Exercise: The task calls for each record to be given again unchanged, minus any pictures.

Data listing:
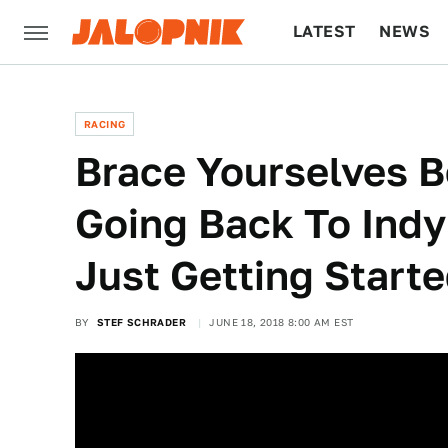
LATEST
NEWS
CULTURE
TECH
RACING
Brace Yourselves B
Going Back To Indy
Just Getting Start
BY
STEF SCHRADER
JUNE 18, 2018 8:00 AM EST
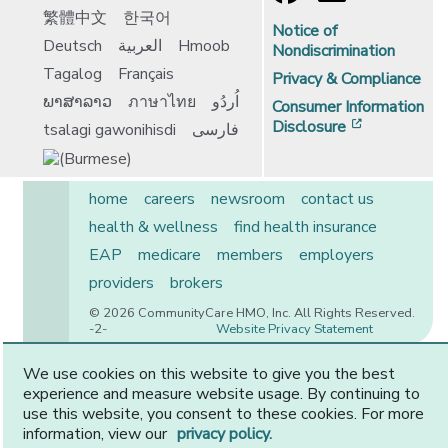
繁體中文
한국어
Notice of
Deutsch
العربية
Hmoob
Nondiscrimination
Tagalog
Français
Privacy & Compliance
ພາສາລາວ
ภาษาไทย
اُردُو
Consumer Information
[opens in 
Disclosure
tsalagi gawonihisdi
فارسی
home
careers
newsroom
contact us
health & wellness
find health insurance
EAP
medicare
members
employers
providers
brokers
© 2026 CommunityCare HMO, Inc. All Rights Reserved.
-2-
Website Privacy Statement
We use cookies on this website to give you the best
experience and measure website usage. By continuing to
CommunityCare is proudly owned by two of the region’s
use this website, you consent to these cookies. For more
premier health systems. Other physicians and providers
information, view our
privacy policy.
are available in our network.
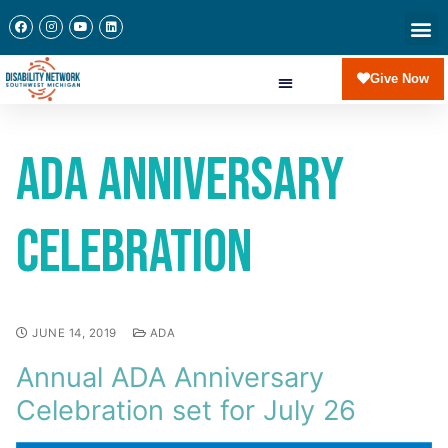
Give Now
ADA Anniversary
Celebration
JUNE 14, 2019
ADA
Annual ADA Anniversary
Celebration set for July 26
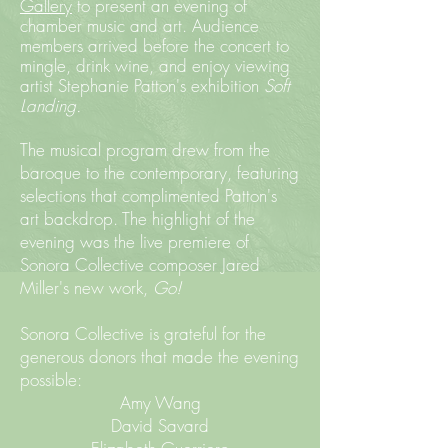
Gallery
to present an evening of
chamber music and art. Audience
members arrived before the concert to
mingle, drink wine, and enjoy viewing
artist Stephanie Patton's exhibition
Soft
Landing.
The musical program drew from the
baroque to the contemporary, featuring
selections that complimented Patton's
art backdrop. The highlight of the
evening was the live premiere of
Sonora Collective composer Jared
Miller's new work,
Go!
Sonora Collective is grateful for the
generous donors that made the evening
possible:
Amy Wang
David Savard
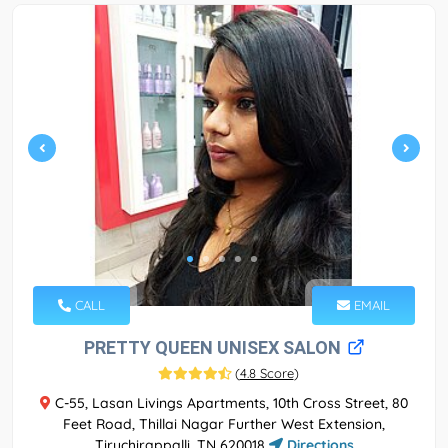
CALL
EMAIL
PRETTY QUEEN UNISEX SALON
(
4.8 Score
)
C-55, Lasan Livings Apartments, 10th Cross Street, 80
Feet Road, Thillai Nagar Further West Extension,
Tiruchirappalli, TN 620018
Directions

Response area:
LATEST
NEWS
CULTURE
TECH
RACING
Brace Yourselves B
Going Back To Indy
Just Getting Start
BY
STEF SCHRADER
JUNE 18, 2018 8:00 AM EST
繁體中文
한국어
Notice of
Deutsch
العربية
Hmoob
Nondiscrimination
Tagalog
Français
Privacy & Compliance
ພາສາລາວ
ภาษาไทย
اُردُو
Consumer Information
[opens in 
Disclosure
tsalagi gawonihisdi
فارسی
home
careers
newsroom
contact us
health & wellness
find health insurance
EAP
medicare
members
employers
providers
brokers
© 2026 CommunityCare HMO, Inc. All Rights Reserved.
-2-
Website Privacy Statement
We use cookies on this website to give you the best
experience and measure website usage. By continuing to
CommunityCare is proudly owned by two of the region’s
use this website, you consent to these cookies. For more
premier health systems. Other physicians and providers
information, view our
privacy policy.
are available in our network.
Give Now
ADA Anniversary
Celebration
JUNE 14, 2019
ADA
Annual ADA Anniversary
Celebration set for July 26
Gallery
to present an evening of
chamber music and art. Audience
members arrived before the concert to
mingle, drink wine, and enjoy viewing
artist Stephanie Patton's exhibition
Soft
Landing.
The musical program drew from the
baroque to the contemporary, featuring
selections that complimented Patton's
art backdrop. The highlight of the
evening was the live premiere of
Sonora Collective composer Jared
Miller's new work,
Go!
Sonora Collective is grateful for the
generous donors that made the evening
possible:
Amy Wang
David Savard
CALL
EMAIL
PRETTY QUEEN UNISEX SALON
(
4.8 Score
)
C-55, Lasan Livings Apartments, 10th Cross Street, 80
Feet Road, Thillai Nagar Further West Extension,
Tiruchirappalli, TN 620018
Directions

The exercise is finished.